Now, let’s see: friend at CBS, dad’s company sponsoring the tournament, all-access-pass, which included food, beer, a golf cart, access to the clubhouse and locker rooms, everything. No reason not to head out to ‘ol Ohio a little early, ay?
Those exciting few days ended and I was then dropped off at college. Alone. In Ohio. Luckily, a guy I had met during the golf tournament happened to have a friend at Kent and he told me he’d give her a call and have her get in touch with me so I could get introduced around. Sure enough, a few days after school began, I got a call from I-don’t-remember-her-name and we ended up going to some party, of which I have very little recollection. I tend to be a little shy when confronted with a gaggle of people I don’t know, so I do remember being a little uncomfortable.
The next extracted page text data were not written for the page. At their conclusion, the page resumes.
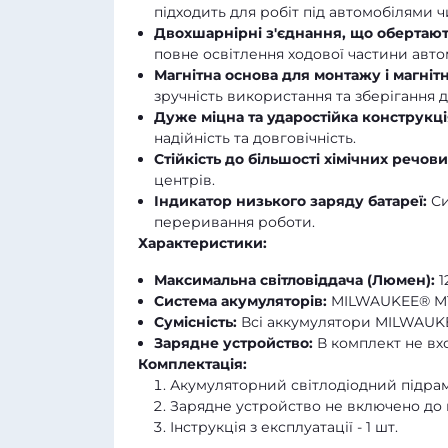
підходить для робіт під автомобілями 
Двохшарнірні з'єднання, що обертають
повне освітлення ходової частини авто
Магнітна основа для монтажу і магнітн
зручність використання та зберігання 
Дуже міцна та ударостійка конструкці
надійність та довговічність.
Стійкість до більшості хімічних речови
центрів.
Індикатор низького заряду батареї:
Си
переривання роботи.
Характеристики:
Максимальна світловіддача (Люмен):
1
Система акумуляторів:
MILWAUKEE® M
Сумісність:
Всі аккумулятори MILWAUK
Зарядне устройство:
В комплект не вх
Комплектація:
Акумуляторний світлодіодний підрамн
Зарядне устройство не включено до 
Інструкція з експлуатації - 1 шт.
Nonetheless, a few days later I received a call from my golf tournament friend (bad with names, I am) and he let me know that he had two extra tickets to the Billy Idol concert at Blossom, the outdoor music half-shell place thingy in Cuyahoga Falls. I do remember him excitedly telling me that this was Billy Idol!!! The seats were supposedly tremendous. Did I want the tickets? You bet I did. Did I want to see Billy Idol? Uh, no. The reason I was so damn excited about this offer was because the great Faith No More were opening the show. I couldn’t care one iota less about seeing Billy Idol. I took the tickets faster than you can say “TaraReidisahoe.”
The summer previous to my leaving for Kent was the year Faith No More hit it big. Many remember them for their huge hit “Epic” – the one with the flopping fish at the end of the video and the constant cries of “What is IT?” in the song. That was my introduction to the band, and while later on I came to believe that “Epic” was actually one of their weaker songs, at the time I thought I’d encountered the second coming. Their strange brand of Chili Peppers-meets-Beastie Boys-meets-Pink Floyd had this 19 year old reeling with delight.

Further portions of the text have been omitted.